====== Task inputs ======

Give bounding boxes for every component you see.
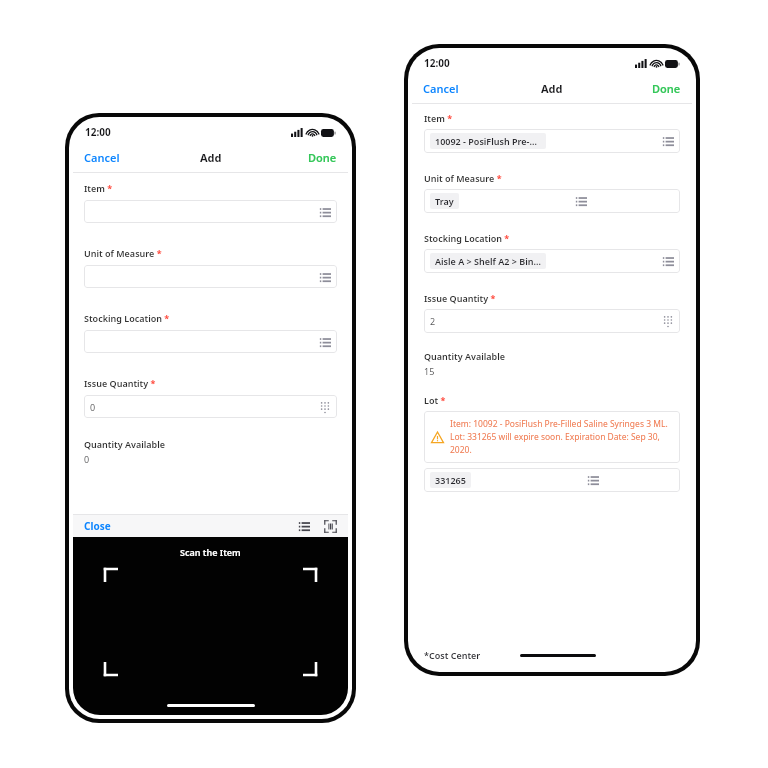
button[interactable]	[84, 330, 337, 353]
staticText: Item *	[424, 112, 453, 124]
staticText: 331265	[435, 474, 466, 486]
button[interactable]: Cancel	[73, 146, 131, 169]
button[interactable]: Done	[297, 146, 348, 169]
button[interactable]: Close	[73, 516, 122, 536]
button[interactable]	[84, 265, 337, 288]
staticText: Lot *	[424, 394, 446, 406]
button[interactable]: Tray	[424, 189, 680, 213]
staticText: Scan the Item	[180, 546, 241, 558]
staticText: Aisle A > Shelf A2 > Bin A202	[435, 255, 541, 267]
staticText: 2	[430, 315, 662, 327]
staticText: Cancel	[423, 81, 459, 96]
staticText: *Cost Center	[424, 649, 481, 661]
staticText: 0	[90, 401, 319, 413]
button[interactable]: Aisle A > Shelf A2 > Bin A202	[424, 249, 680, 273]
staticText: Item: 10092 - PosiFlush Pre-Filled Salin…	[450, 418, 673, 456]
staticText: Stocking Location *	[424, 232, 510, 244]
staticText: Quantity Available	[84, 438, 166, 450]
button[interactable]	[84, 200, 337, 223]
staticText: 12:00	[424, 56, 450, 70]
staticText: Item *	[84, 182, 113, 194]
staticText: Done	[308, 150, 337, 165]
staticText: 15	[424, 365, 435, 377]
staticText: Issue Quantity *	[424, 292, 496, 304]
staticText: Cancel	[84, 150, 120, 165]
button[interactable]: 2	[424, 309, 680, 333]
staticText: Issue Quantity *	[84, 377, 156, 389]
staticText: Add	[541, 81, 563, 96]
staticText: Done	[652, 81, 681, 96]
staticText: Add	[200, 150, 222, 165]
staticText: Tray	[435, 195, 454, 207]
button[interactable]: Scan barcode	[319, 515, 348, 537]
staticText: Quantity Available	[424, 350, 506, 362]
staticText: Unit of Measure *	[84, 247, 162, 259]
button[interactable]: Done	[641, 77, 692, 100]
button[interactable]: 0	[84, 395, 337, 418]
button[interactable]: Manual list entry	[293, 515, 315, 537]
button[interactable]: Cancel	[412, 77, 470, 100]
staticText: Unit of Measure *	[424, 172, 502, 184]
staticText: 12:00	[85, 125, 111, 139]
staticText: Stocking Location *	[84, 312, 170, 324]
staticText: Close	[84, 519, 111, 533]
staticText: 0	[84, 453, 90, 465]
staticText: 10092 - PosiFlush Pre-Filled Saline Syr.…	[435, 135, 541, 147]
button[interactable]: 331265	[424, 468, 680, 492]
button[interactable]: 10092 - PosiFlush Pre-Filled Saline Syr.…	[424, 129, 680, 153]
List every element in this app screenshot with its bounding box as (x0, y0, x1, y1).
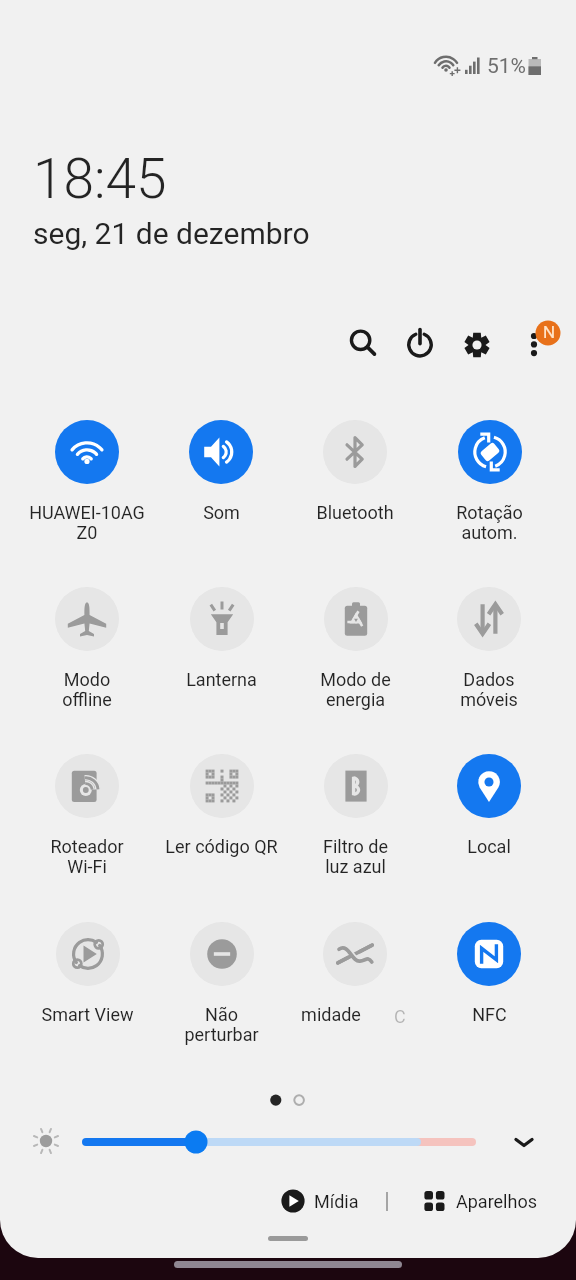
staticText: Aparelhos (456, 1191, 537, 1212)
button[interactable]: Dados móveis (422, 587, 556, 722)
button[interactable]: Roteador Wi-Fi (20, 754, 154, 889)
staticText: Smart View (41, 1004, 134, 1025)
staticText: seg, 21 de dezembro (33, 216, 310, 251)
staticText: Dados móveis (460, 669, 518, 710)
staticText: Filtro de luz azul (323, 836, 388, 877)
staticText: Lanterna (186, 669, 257, 690)
staticText: NFC (472, 1004, 507, 1025)
button[interactable]: Rotação autom. (422, 420, 556, 555)
staticText: Bluetooth (316, 502, 394, 523)
button[interactable]: Som (154, 420, 288, 555)
staticText: Som (203, 502, 240, 523)
staticText: HUAWEI-10AG Z0 (29, 502, 145, 543)
button[interactable]: Search (340, 320, 386, 366)
button[interactable]: Bluetooth (288, 420, 422, 555)
staticText: 51% (487, 54, 526, 79)
staticText: Roteador Wi-Fi (50, 836, 124, 877)
button[interactable]: Mídia (280, 1186, 359, 1216)
button[interactable]: Aparelhos (423, 1186, 537, 1216)
button[interactable]: Smart View (20, 922, 154, 1057)
staticText: Local (467, 836, 511, 857)
button[interactable]: Brightness (24, 1119, 68, 1163)
button[interactable]: Modo de energia (288, 587, 422, 722)
staticText: Mídia (314, 1191, 359, 1212)
button[interactable]: Lanterna (154, 587, 288, 722)
staticText: Modo offline (62, 669, 112, 710)
staticText: N (541, 322, 557, 342)
button[interactable]: Settings (454, 322, 500, 368)
button[interactable]: Brightness slider (80, 1124, 482, 1160)
button[interactable]: HUAWEI-10AG Z0 (20, 420, 154, 555)
button[interactable]: More options (515, 314, 569, 368)
staticText: midade (301, 1004, 361, 1025)
button[interactable]: midade (288, 922, 422, 1057)
button[interactable]: Não perturbar (154, 922, 288, 1057)
staticText: Ler código QR (165, 836, 278, 857)
button[interactable]: Expand quick settings (503, 1121, 545, 1163)
staticText: C (394, 1006, 406, 1027)
button[interactable]: Modo offline (20, 587, 154, 722)
button[interactable]: Power off (397, 320, 443, 366)
button[interactable]: NFC (422, 922, 556, 1057)
button[interactable]: Ler código QR (154, 754, 288, 889)
staticText: Rotação autom. (456, 502, 523, 543)
button[interactable]: Filtro de luz azul (288, 754, 422, 889)
staticText: Não perturbar (184, 1004, 259, 1045)
staticText: 18:45 (33, 147, 167, 211)
button[interactable]: Local (422, 754, 556, 889)
staticText: Modo de energia (320, 669, 391, 710)
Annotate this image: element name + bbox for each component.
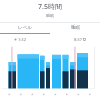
button[interactable]: 睡眠 <box>50 23 100 33</box>
staticText: 睡眠 <box>71 25 80 31</box>
staticText: レベル <box>18 25 32 31</box>
staticText: 7.5時間 <box>0 2 100 12</box>
staticText: 8:37 <box>74 37 82 42</box>
staticText: 1:32 <box>18 37 26 42</box>
button[interactable]: レベル <box>0 23 50 33</box>
staticText: 睡眠 <box>0 13 100 18</box>
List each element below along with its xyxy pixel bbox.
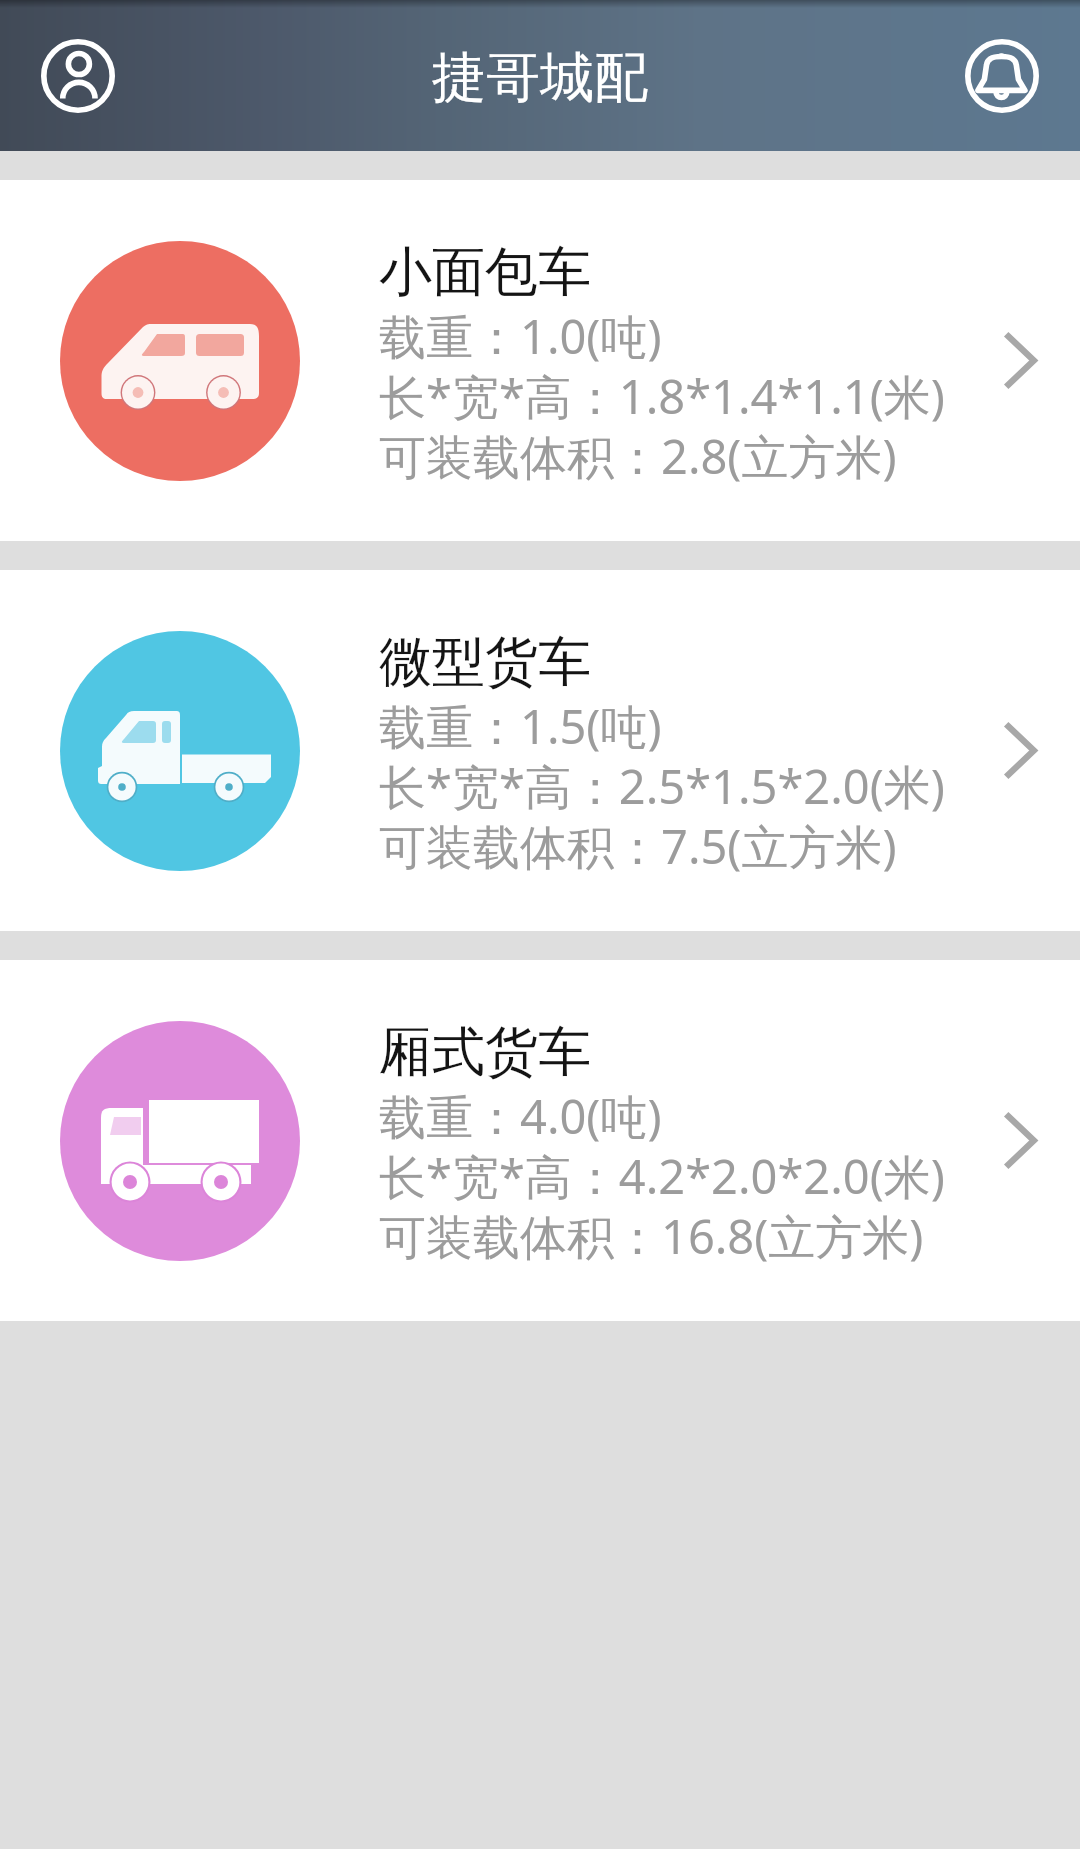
staticText: 长*宽*高：4.2*2.0*2.0(米) xyxy=(379,1144,945,1208)
staticText: 载重：1.5(吨) xyxy=(379,694,662,758)
staticText: 小面包车 xyxy=(379,239,591,306)
staticText: 长*宽*高：2.5*1.5*2.0(米) xyxy=(379,754,945,818)
staticText: 捷哥城配 xyxy=(432,44,648,112)
staticText: 长*宽*高：1.8*1.4*1.1(米) xyxy=(379,364,945,428)
button[interactable]: 小面包车 xyxy=(0,180,1080,541)
staticText: 可装载体积：2.8(立方米) xyxy=(379,424,897,488)
staticText: 载重：4.0(吨) xyxy=(379,1084,662,1148)
button[interactable]: Profile xyxy=(41,39,115,113)
button[interactable]: Notifications xyxy=(965,39,1039,113)
button[interactable]: 厢式货车 xyxy=(0,960,1080,1321)
staticText: 可装载体积：16.8(立方米) xyxy=(379,1204,924,1268)
button[interactable]: 微型货车 xyxy=(0,570,1080,931)
staticText: 厢式货车 xyxy=(379,1019,591,1086)
staticText: 载重：1.0(吨) xyxy=(379,304,662,368)
staticText: 微型货车 xyxy=(379,629,591,696)
staticText: 可装载体积：7.5(立方米) xyxy=(379,814,897,878)
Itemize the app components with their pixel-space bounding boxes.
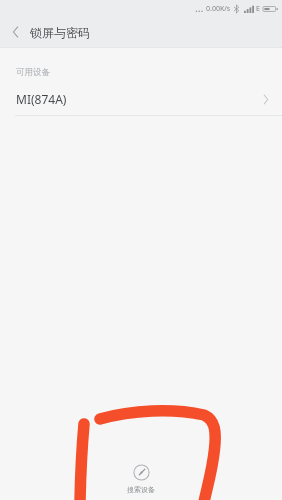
staticText: E (256, 4, 260, 14)
button[interactable]: 搜索设备 (115, 460, 167, 497)
staticText: 搜索设备 (127, 485, 155, 494)
button[interactable]: Back (0, 17, 30, 47)
staticText: 0.00K/s (206, 4, 231, 14)
staticText: 锁屏与密码 (30, 25, 90, 40)
staticText: MI(874A) (16, 91, 67, 107)
staticText: 可用设备 (16, 67, 50, 78)
button[interactable]: MI(874A) (0, 83, 282, 115)
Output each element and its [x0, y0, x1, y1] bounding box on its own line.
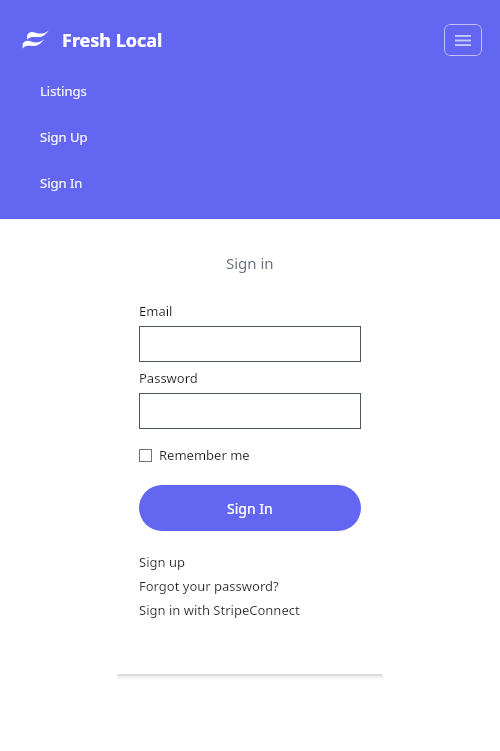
staticText: Listings	[40, 82, 87, 100]
button[interactable]	[139, 326, 361, 362]
button[interactable]	[139, 393, 361, 429]
button[interactable]: Sign up	[139, 553, 361, 571]
button[interactable]: Fresh Local	[22, 27, 163, 53]
button[interactable]: Forgot your password?	[139, 577, 361, 595]
button[interactable]: Sign In	[0, 172, 500, 194]
staticText: Email	[139, 302, 173, 320]
button[interactable]: Remember me	[139, 446, 361, 464]
staticText: Sign Up	[40, 128, 88, 146]
button[interactable]: Open navigation menu	[444, 24, 482, 56]
button[interactable]: Sign in with StripeConnect	[139, 601, 361, 619]
staticText: Remember me	[159, 446, 250, 464]
staticText: Password	[139, 369, 198, 387]
staticText: Sign in with StripeConnect	[139, 601, 300, 619]
button[interactable]: Listings	[0, 80, 500, 102]
staticText: Sign in	[226, 253, 274, 273]
button[interactable]: Sign Up	[0, 126, 500, 148]
staticText: Sign up	[139, 553, 185, 571]
staticText: Forgot your password?	[139, 577, 279, 595]
button[interactable]: Sign In	[139, 485, 361, 531]
staticText: Fresh Local	[62, 28, 163, 53]
staticText: Sign In	[227, 499, 273, 518]
staticText: Sign In	[40, 174, 83, 192]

======

• _Work instructions_
Report the total of lines above containing the string "Local", and write nothing besides it.

• _Answer box_
4